First, install the Amplify CLI and step through the configuration.

$ npm install -g @aws-amplify/cli
$ amplify configure

Next, clone the repository and install the dependencies.

$ git clone https://github.com/aws-samples/aws-appsync-visualization-with-athena-app
$ cd aws-appsync-visualization-with-athena-app
$ yarn

Update the name of the storage bucket (bucketName) in the file ./amplify/backend/storage/sQueryResults/parameters.json then initialize a new Amplify project and push the changes.

$ amplify init
$ amplify push

Finally, launch the application.

$ yarn start

Setting up Athena

The application uses data hosted in S3 by the Registry of Open Data on AWS. Specifically, you use the High Resolution Population Density Maps + Demographic Estimates by CIESIN and Facebook. You can find information on how to set up Athena to query this dataset in the Readme file.

From the Athena Console:

1. Create a database named `default`.

create database IF NOT EXISTS default;

2. Create the table in the default database.

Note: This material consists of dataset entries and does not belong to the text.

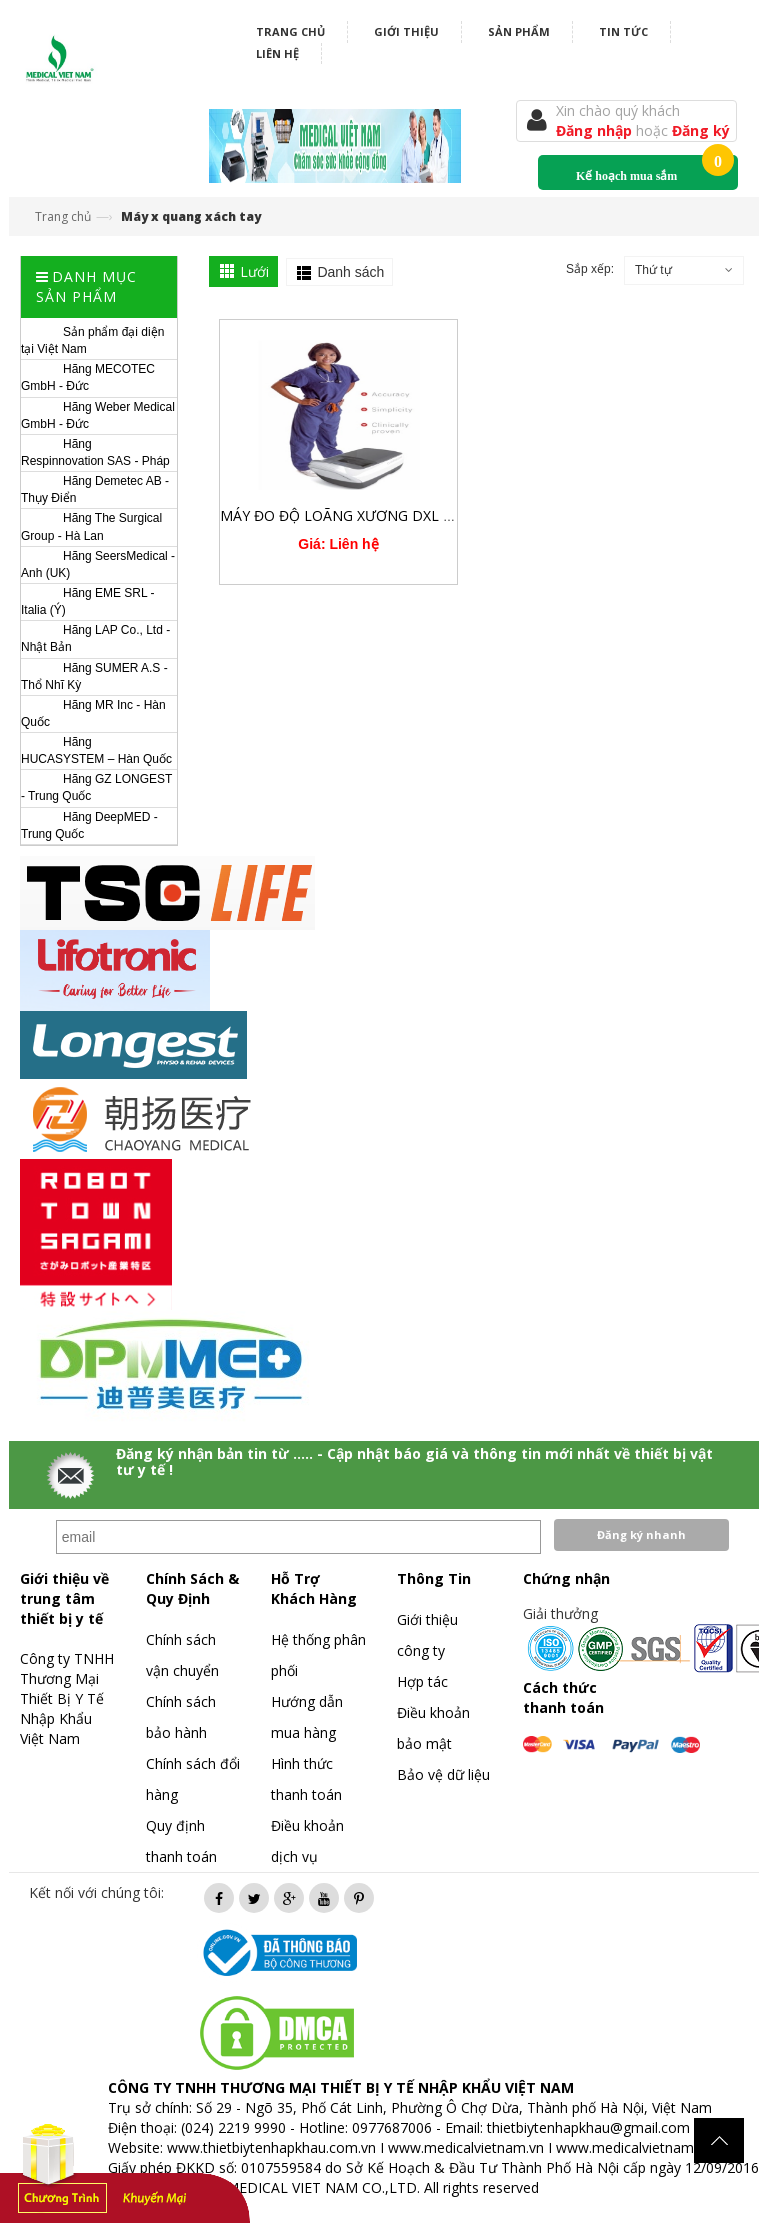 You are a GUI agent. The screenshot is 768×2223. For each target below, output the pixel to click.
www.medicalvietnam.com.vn (650, 2147)
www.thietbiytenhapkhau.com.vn (271, 2147)
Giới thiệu (406, 31)
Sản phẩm (519, 31)
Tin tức (623, 31)
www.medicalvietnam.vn (466, 2147)
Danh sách (350, 272)
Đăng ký (701, 130)
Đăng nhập (596, 130)
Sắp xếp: (590, 269)
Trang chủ (290, 31)
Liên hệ (277, 53)
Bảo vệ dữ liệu (443, 1774)
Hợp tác (422, 1681) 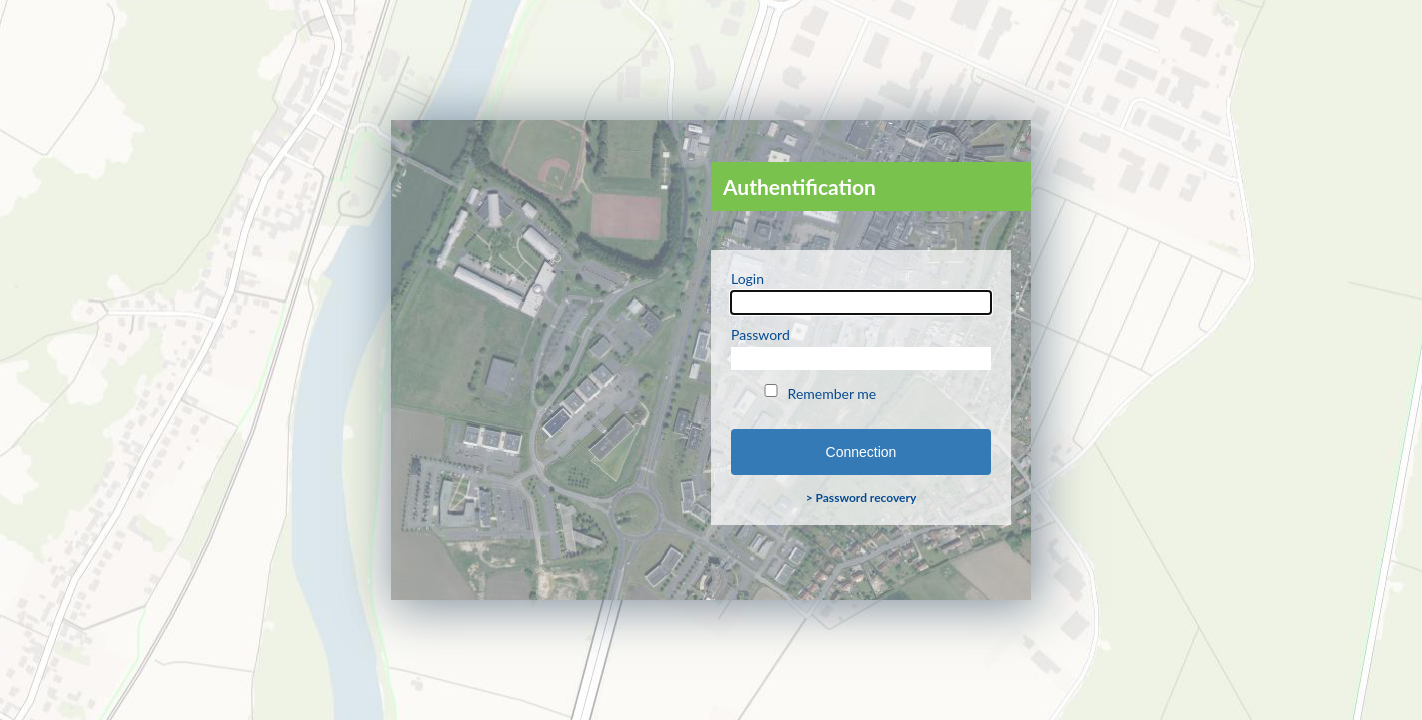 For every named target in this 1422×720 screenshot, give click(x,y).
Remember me (818, 393)
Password (861, 348)
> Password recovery (861, 497)
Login (861, 292) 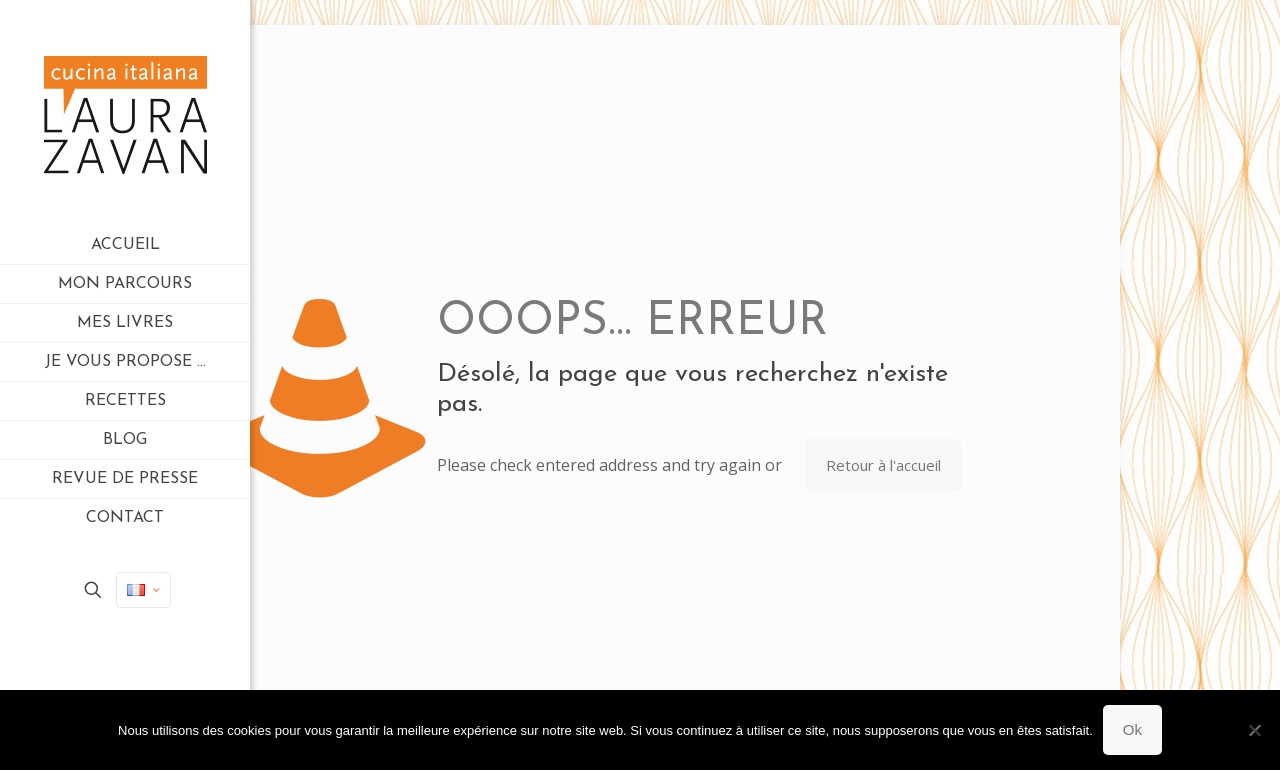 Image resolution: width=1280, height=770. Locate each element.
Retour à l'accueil (883, 465)
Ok (1132, 729)
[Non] (1255, 730)
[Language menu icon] (143, 590)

CREATE EXTERNAL TABLE IF NOT EXISTS default.hrsl (
  `latitude` double,
  `longitude` double,
  `population` double 
) PARTITIONED BY (
  month string,
  country string,
  type string 
)
ROW FORMAT SERDE 'org.apache.hadoop.hive.serde2.lazy.LazySimpleSerDe'
WITH SERDEPROPERTIES (
  'serialization.format' = '\t',
  'field.delim' = '\t'
) LOCATION 's3://dataforgood-fb-data/csv/'
TBLPROPERTIES ('has_encrypted_data'='false', 'skip.header.line.count'='1');

3. Recover the partitions.

MSCK REPAIR TABLE hrsl;

When that completes, you should be able to preview the table and see the type of information shown in the following screenshot.

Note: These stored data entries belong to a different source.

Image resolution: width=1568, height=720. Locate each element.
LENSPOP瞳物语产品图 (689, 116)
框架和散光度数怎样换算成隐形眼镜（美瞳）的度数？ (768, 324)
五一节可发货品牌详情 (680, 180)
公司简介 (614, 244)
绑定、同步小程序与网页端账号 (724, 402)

4. Finally, create a new workgroup. First, look up the name of your S3 content storage bucket:

• If you deployed using the one-click launch, search for aws_user_files_s3_bucket in the backend build activity log available by clicking the Download button in the Build Activity section from the Amplify Console.
• If you deployed using the “Clone and Launch” steps, find aws_user_files_s3_bucket in your aws-exports.js file in the src directory.

From the Athena console, choose Workgroup in the upper bar, then choose Create workgroup. Provide the workgroup name: appsync. Set Query result location to s3://BUCKET_NAME/protected/athena/. Choose Create workgroup.

Conclusion

This post demonstrated how to use AWS AppSync to interact with the Amazon Athena API and securely render custom visualizations in your front-end application. By combining these services, you can easily create applications that interact directly with big data stored on S3, and render the data in different ways with graphs and charts.

Along with libraries from D3.js, you can develop new innovative ways to interact with data and display information to users. In addition, you can get started quickly, implement core functionality, and deploy instantly using the AWS Amplify Framework.